Tuesday, June 7, 2011

Why I hate AC

It is over 100 degrees Fahrenheit (37 degrees Celsius) here in Summer Town and predicted to be so for the next week or so.  Yet for some unknown reason, our office building has the AC set at 65 degrees Fahrenheit (18 Celsius).  I realize that not everyone like the heat as much as I do (90 + ahlan wa sahlan).  But I now have a cold, even though it is 100 degrees out, and I blame this entirely on the temperature change.  I am also subject to odd looks from the Starbucks cashiers/customers when I am the only person ordering a hot drink because I am freezing in my office.  Needless to say, extra motivation to sleep when you need to be grading homework drills is not needed.  Nor is feeling crappy and sniffling while teaching.

Actually, there are many other reasons why I hate AC.  I grew up in a hot and humid climate without it (our house was old) and got used to using fans and open windows and sleeping on the porch to cool off instead.  AC makes the air feel stuffy to me*, and I just want to open all the windows, or turn on the fan, or just be able to smell the air.

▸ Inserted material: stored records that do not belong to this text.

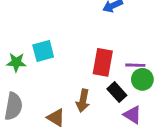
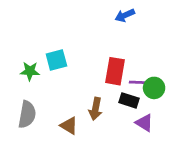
purple line: (135, 65) -> (139, 82), moved
black rectangle: (117, 92) -> (129, 100), turned -30

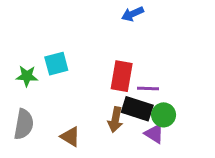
green circle: (154, 88) -> (164, 115), moved
black rectangle: (129, 100) -> (137, 109), size x1.4
brown arrow: (95, 109) -> (115, 120), moved

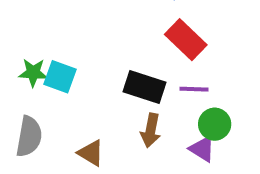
cyan square: (56, 64) -> (60, 77), moved, turned 35
red rectangle: (122, 76) -> (186, 40), moved, turned -56
black rectangle: (137, 109) -> (145, 87), moved

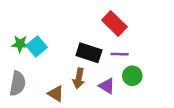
cyan square: (60, 77) -> (37, 46), turned 30
brown arrow: (151, 130) -> (79, 78), moved
purple triangle: (202, 149) -> (107, 86), moved

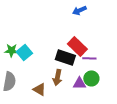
red rectangle: (114, 24) -> (77, 46), moved
green circle: (132, 76) -> (91, 78), moved
purple triangle: (107, 86) -> (79, 83), turned -32

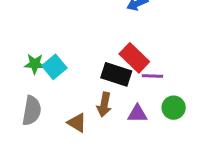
green circle: (91, 78) -> (174, 108), moved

To make things worse, the apartment I'm subletting doesn't really have windows I can open.  Stuffy AC is definitely better than no circulation, so I have to use it here too.  I have it set at the much more reasonable temperature of 85, but it is still annoying.

Okay, back to sniffling and grading.

*Heat also makes the air stuffy, but I hate being cold.  

2 comments:

  1. I feel you. It's hard to imagine right now, but in fact the residents of Summer Town are generally maniacs about climate control in general. Winters aren't generally very harsh at all there, and yet people frantically dial up their heating as soon as a pleasant briskness develops in the air. I remember visiting a friend's house there in a very mild winter, and almost dying when I walked in: she had her thermostat set UP TO 85. When I asked why the hell she would do such a thing, she said, "But it's COLD out now!" like she was living in the Arctic.